El estudio revela que, a pesar de la mejora en la estabilidad laboral tras la reforma de 2021 y el aumento del Salario Mínimo Interprofesional (SMI), los bajos salarios y el encarecimiento de la vivienda continúan impidiendo la independencia económica de los jóvenes.
El salario medio de una persona joven en 2023 fue de 1.686,7 euros al mes (20.240,3 euros brutos al año), un 25,8% inferior a la media nacional, que se sitúa en 27.276 euros anuales.

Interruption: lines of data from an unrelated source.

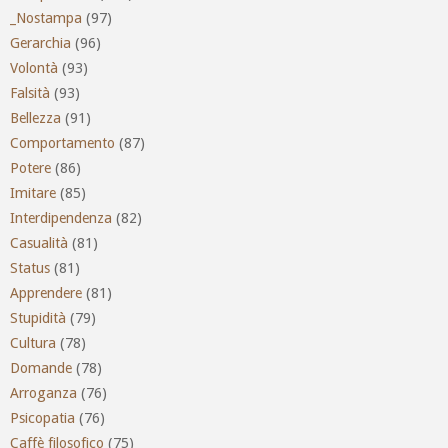
_Nostampa
(97)
Gerarchia
(96)
Volontà
(93)
Falsità
(93)
Bellezza
(91)
Comportamento
(87)
Potere
(86)
Imitare
(85)
Interdipendenza
(82)
Casualità
(81)
Status
(81)
Apprendere
(81)
Stupidità
(79)
Cultura
(78)
Domande
(78)
Arroganza
(76)
Psicopatia
(76)
Caffè filosofico
(75)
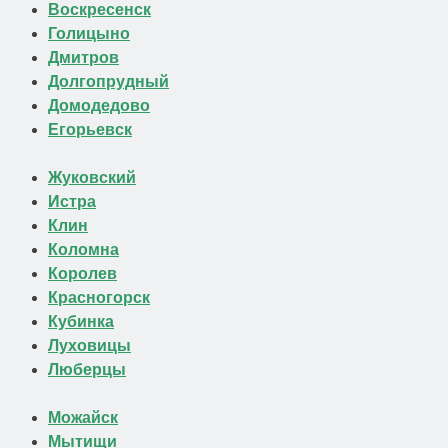
Воскресенск
Голицыно
Дмитров
Долгопрудный
Домодедово
Егорьевск
Жуковский
Истра
Клин
Коломна
Королев
Красногорск
Кубинка
Луховицы
Люберцы
Можайск
Мытищи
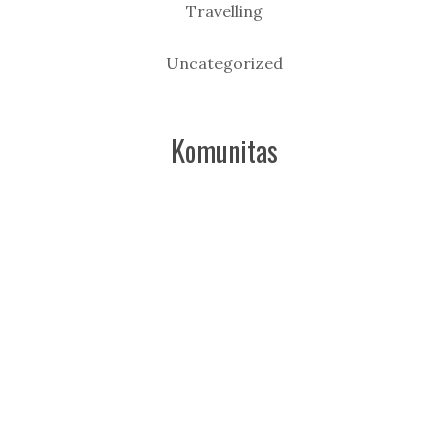
Travelling
Uncategorized
Komunitas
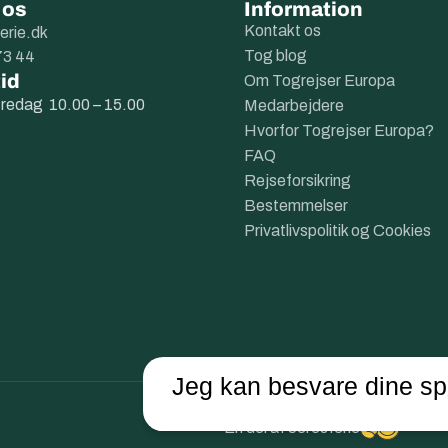
 os
Information
Kontakt os
erie.dk
Tog blog
73 44
id
Om Togrejser Europa
fredag 10.00 – 15.00
Medarbejdere
Hvorfor Togrejser Europa?
FAQ
Rejseforsikring
Bestemmelser
Privatlivspolitik og Cookies
Jeg kan besvare dine sp
En del af
Jeresferie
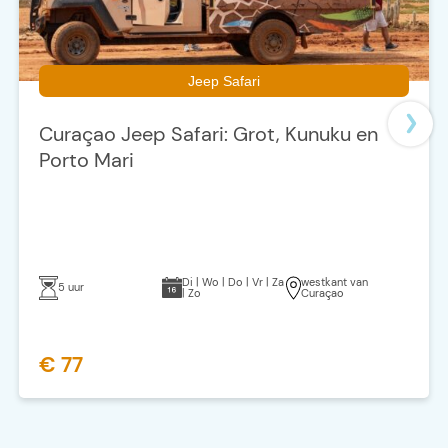
Jeep Safari
Curaçao Jeep Safari: Grot, Kunuku en
Porto Mari
Di | Wo | Do | Vr | Za
westkant van
5 uur
| Zo
Curaçao
€ 77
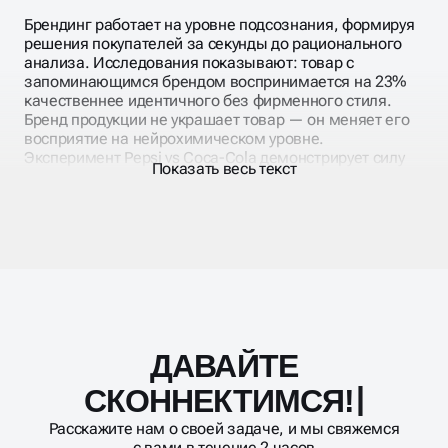
Брендинг работает на уровне подсознания, формируя
решения покупателей за секунды до рационального
анализа. Исследования показывают: товар с
запоминающимся брендом воспринимается на 23%
качественнее идентичного без фирменного стиля.
Бренд продукции не украшает товар — он меняет его
восприятие на нейрохимическом уровне.
Эксперимент Pepsi vs Coca-Cola демонстрирует силу
Показать весь текст
визуальной идентичности. При слепой дегустации
большинство выбирает Pepsi, но при открытом
тестировании побеждает Coca-Cola. Дизайн
активирует участки мозга, отвечающие за
эмоциональную привязанность и память.
ДАВАЙТЕ
Масштабирование
процесса
ПОЧЕМУ БРЕНДИНГ
СКОННЕК
ПРОДАЁТ?
Расскажите нам о своей задаче, и мы свяжемся
с вами в течение 2 часов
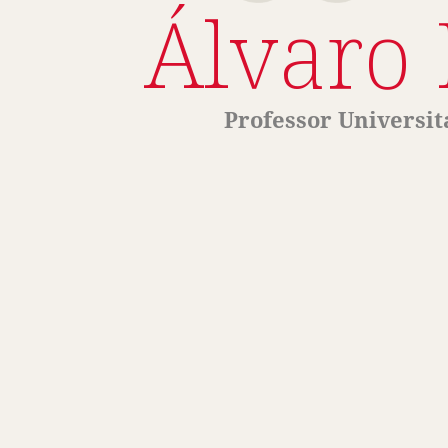
Álvaro
Professor Universit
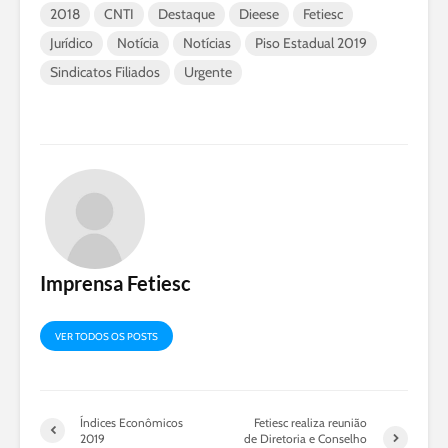
2018
CNTI
Destaque
Dieese
Fetiesc
Jurídico
Notícia
Notícias
Piso Estadual 2019
Sindicatos Filiados
Urgente
Imprensa Fetiesc
VER TODOS OS POSTS
Índices Econômicos
Fetiesc realiza reunião
2019
de Diretoria e Conselho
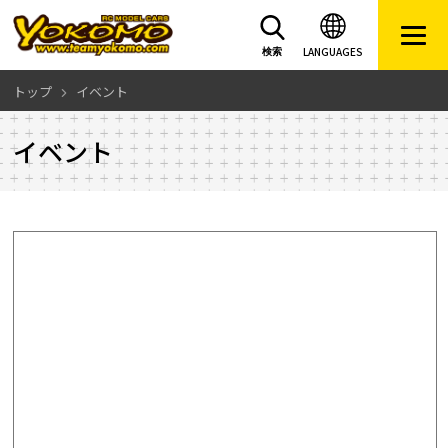
LANGUAGES
検索
トップ
イベント
イベント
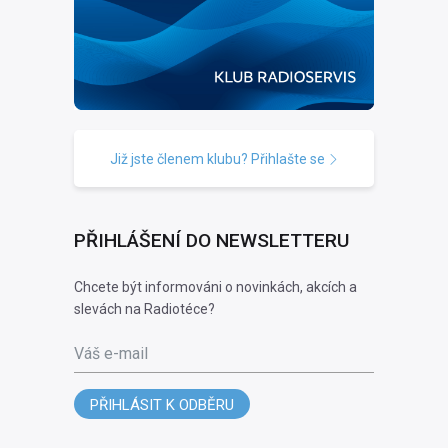
Již jste členem klubu? Přihlašte se
PŘIHLÁŠENÍ DO NEWSLETTERU
Chcete být informováni o novinkách, akcích a
slevách na Radiotéce?
Váš e-mail
PŘIHLÁSIT K ODBĚRU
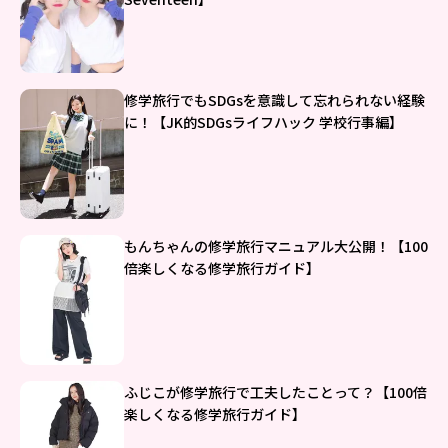
修学旅行でもSDGsを意識して忘れられない経験
に！【JK的SDGsライフハック 学校行事編】
もんちゃんの修学旅行マニュアル大公開！【100
倍楽しくなる修学旅行ガイド】
ふじこが修学旅行で工夫したことって？【100倍
楽しくなる修学旅行ガイド】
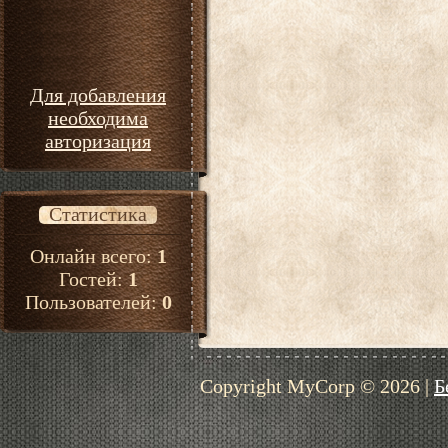
Для добавления
необходима
авторизация
Статистика
Онлайн всего:
1
Гостей:
1
Пользователей:
0
Copyright MyCorp © 2026
|
Б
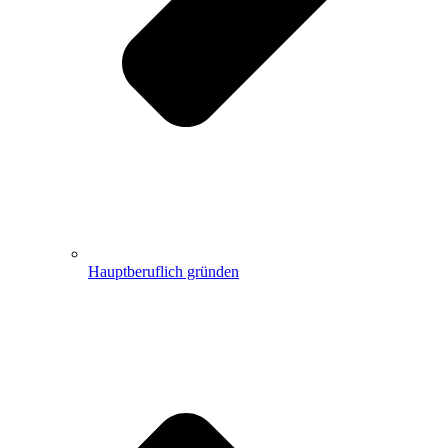
Hauptberuflich gründen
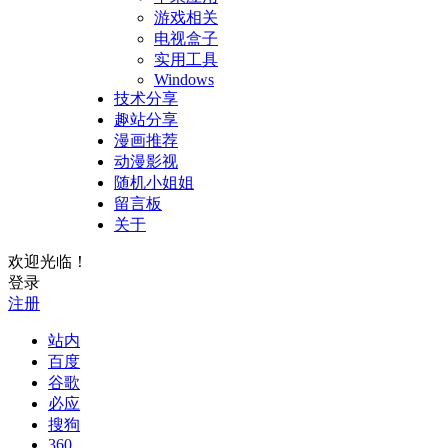
游戏相关
电视盒子
实用工具
Windows
技术分享
趣站分享
漫画推荐
动漫影视
随机小姐姐
留言板
关于
欢迎光临！
登录
注册
站内
百度
谷歌
必应
搜狗
360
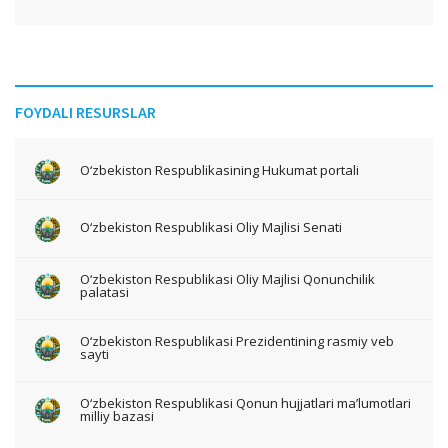
FOYDALI RESURSLAR
O‘zbekiston Respublikasining Hukumat portali
O‘zbekiston Respublikasi Oliy Majlisi Senati
O‘zbekiston Respublikasi Oliy Majlisi Qonunchilik
palatasi
O‘zbekiston Respublikasi Prezidentining rasmiy veb
sayti
O‘zbekiston Respublikasi Qonun hujjatlari ma’lumotlari
milliy bazasi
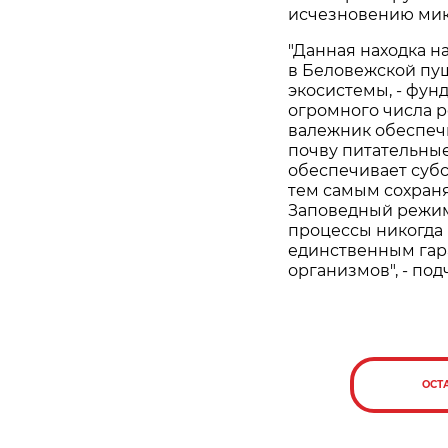
исчезновению мик
"Данная находка н
в Беловежской пущ
экосистемы, - фун
огромного числа 
валежник обеспечи
почву питательные
обеспечивает суб
тем самым сохран
Заповедный режим
процессы никогда 
единственным гар
организмов", - по
ОСТ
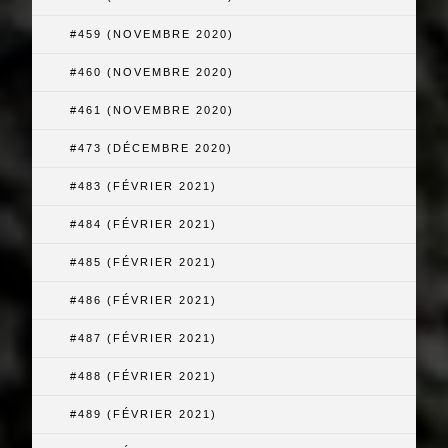
#459 (NOVEMBRE 2020)
#460 (NOVEMBRE 2020)
#461 (NOVEMBRE 2020)
#473 (DÉCEMBRE 2020)
#483 (FÉVRIER 2021)
#484 (FÉVRIER 2021)
#485 (FÉVRIER 2021)
#486 (FÉVRIER 2021)
#487 (FÉVRIER 2021)
#488 (FÉVRIER 2021)
#489 (FÉVRIER 2021)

Además, uno de cada cinco jóvenes (20,1%) estaba en riesgo de pobreza, un porcentaje superior al del conjunto de la población (17,4%).
En cuanto a la edad media de emancipación en España en 2023, alcanzó los 30,4 años, muy por encima de la media europea, que se sitúa en 26,3 años.
El acceso a la vivienda sigue siendo un obstáculo insalvable para los jóvenes. Solo el 29% de los emancipados tiene una vivienda en propiedad, frente al 75,1% del total de la población. En contraste, el 56,6% vive de alquiler, un 8,1% más que hace una década.
El informe destaca que comprar una vivienda es prácticamente inviable para la mayoría de los jóvenes. Se estima que el desembolso inicial necesario para acceder a una hipoteca es de 56.868 euros, lo que equivale a 4,4 veces el salario anual de un joven.
El informe fue presentado por la vicesecretaria general de UGT, Lola Navarro, y el portavoz de RUGE, Eduardo Magaldi. Navarro ha subrayado que, aunque se ha avanzado en derechos laborales y negociación colectiva, las medidas siguen siendo insuficientes para que la juventud pueda acceder a una vivienda.
Ha recordado que la vivienda "es un derecho social", por lo que ha instado a evitar que se convierta en "un lujo inaccesible".